Not for the timid! If calculus isn’t your cup of chamomile, skip right to the implementation section.

The beta distribution is a convenient prior distribution for modeling a binomial parameter \(p\). Starting from a non-informative prior,¹ the distribution of \(p\) after \(S\) successes and \(F\) failures is given by \({\rm Beta}(S+1, F+1)\).

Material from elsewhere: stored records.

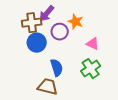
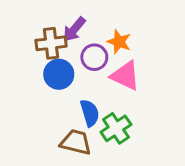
pink triangle: (93, 44) -> (125, 76), moved, size x1.5
green cross: (91, 69) -> (116, 128), moved

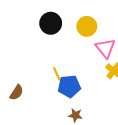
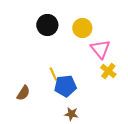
brown semicircle: (17, 93) -> (23, 93), moved

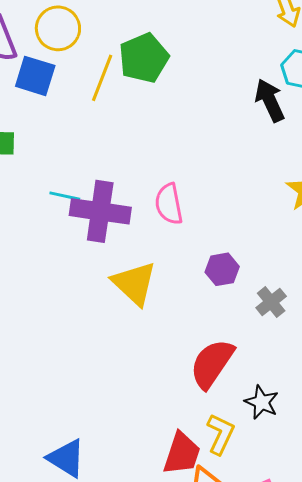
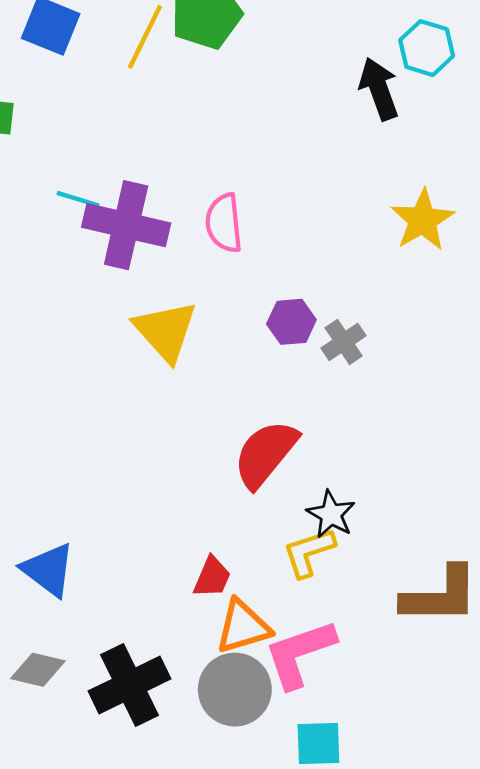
gray cross: (271, 302) -> (344, 342), moved
yellow L-shape: (221, 434) -> (309, 552), moved, turned -138
red trapezoid: (182, 454) -> (212, 577), size x0.7

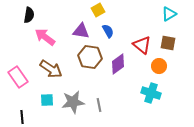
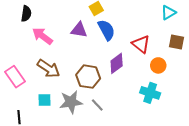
blue semicircle: (108, 31) -> (106, 30), size x1.5
brown square: (168, 43) -> (177, 42), moved
brown hexagon: (90, 57) -> (88, 77), moved
gray line: (99, 105) -> (97, 105), turned -32

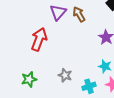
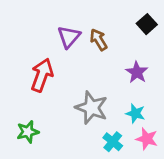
gray star: (65, 75) -> (91, 108), moved, size x1.6
cyan cross: (89, 86) -> (113, 142), turned -32

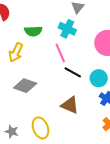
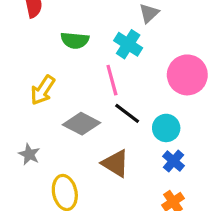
yellow arrow: (16, 52) -> (43, 90), moved
gray diamond: (25, 86) -> (81, 124), moved
gray star: (12, 132) -> (29, 154), moved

For the remainder of the discussion let \(\alpha=S+1\) and \(\beta=F+1\), which are just the two parameters of the beta distribution for the belief.

Now suppose we have two experimental branches (A and B) and have a Bayesian belief for each one:

\[ \begin{array}{lr} p_A \sim {\rm Beta}(\alpha_A, \beta_A) \\ p_B \sim {\rm Beta}(\alpha_B, \beta_B) \end{array} \]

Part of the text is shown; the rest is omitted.